# Stored items
☆ ☆ ☆ ☆
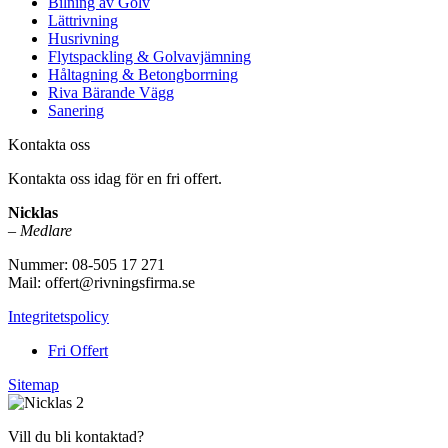
Bilning av Golv
Lättrivning
Husrivning
Flytspackling & Golvavjämning
Håltagning & Betongborrning
Riva Bärande Vägg
Sanering
Kontakta oss
Kontakta oss idag för en fri offert.
Nicklas
–
Medlare
Nummer: 08-505 17 271
Mail: offert@rivningsfirma.se
Integritetspolicy
Fri Offert
Sitemap
Vill du bli kontaktad?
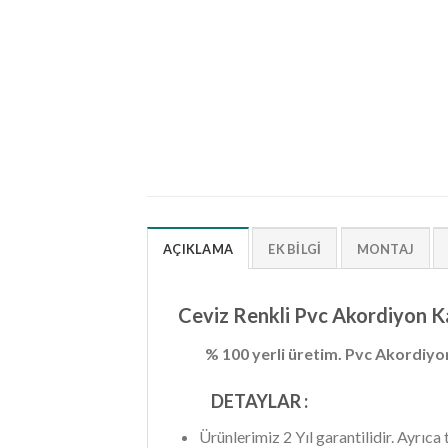
AÇIKLAMA
EK BILGI
MONTAJ
Ceviz Renkli Pvc Akordiyon Ka
% 100 yerli üretim.
Pvc Akordiyon
DETAYLAR :
Ürünlerimiz 2 Yıl garantilidir. Ayrıca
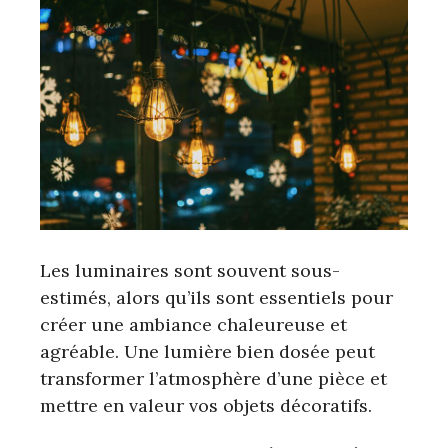
Les luminaires sont souvent sous-
estimés, alors qu’ils sont essentiels pour
créer une ambiance chaleureuse et
agréable. Une lumière bien dosée peut
transformer l’atmosphère d’une pièce et
mettre en valeur vos objets décoratifs.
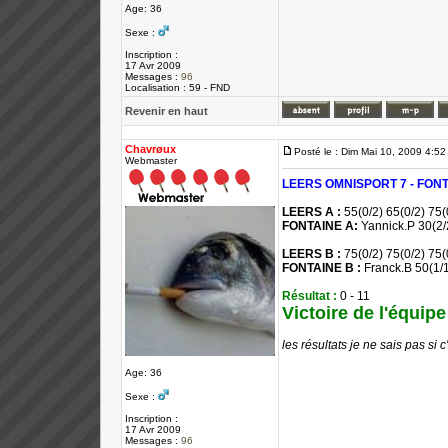
Age: 36
Sexe :
Inscription :
17 Avr 2009
Messages :
96
Localisation : 59 - FND
Revenir en haut
Chavrøux
Posté le : Dim Mai 10, 2009 4:5
Webmaster
LEERS OMNISPORT 7 - FON
LEERS A :
55(0/2) 65(0/2) 75(
FONTAINE A:
Yannick.P 30(2/2
LEERS B :
75(0/2) 75(0/2) 75(
FONTAINE B :
Franck.B 50(1/1
Résultat :
0 - 11
Victoire de l'équip
les résultats je ne sais pas si c
Age: 36
Sexe :
Inscription :
17 Avr 2009
Messages :
96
☆ ☆ ☆ ☆
# Your instructions
When you output the entries, keep each line exactly as it is and leave out any pictures.

# Answer below
Bilning av Golv
Lättrivning
Husrivning
Flytspackling & Golvavjämning
Håltagning & Betongborrning
Riva Bärande Vägg
Sanering
Kontakta oss
Kontakta oss idag för en fri offert.
Nicklas
–
Medlare
Nummer: 08-505 17 271
Mail: offert@rivningsfirma.se
Integritetspolicy
Fri Offert
Sitemap
Vill du bli kontaktad?
AÇIKLAMA
EK BILGI
MONTAJ
Ceviz Renkli Pvc Akordiyon Ka
% 100 yerli üretim.
Pvc Akordiyon
DETAYLAR :
Ürünlerimiz 2 Yıl garantilidir. Ayrıca
Les luminaires sont souvent sous-
estimés, alors qu’ils sont essentiels pour
créer une ambiance chaleureuse et
agréable. Une lumière bien dosée peut
transformer l’atmosphère d’une pièce et
mettre en valeur vos objets décoratifs.
Age: 36
Sexe :
Inscription :
17 Avr 2009
Messages :
96
Localisation : 59 - FND
Revenir en haut
Chavrøux
Posté le : Dim Mai 10, 2009 4:5
Webmaster
LEERS OMNISPORT 7 - FON
LEERS A :
55(0/2) 65(0/2) 75(
FONTAINE A:
Yannick.P 30(2/2
LEERS B :
75(0/2) 75(0/2) 75(
FONTAINE B :
Franck.B 50(1/1
Résultat :
0 - 11
Victoire de l'équip
les résultats je ne sais pas si c
Age: 36
Sexe :
Inscription :
17 Avr 2009
Messages :
96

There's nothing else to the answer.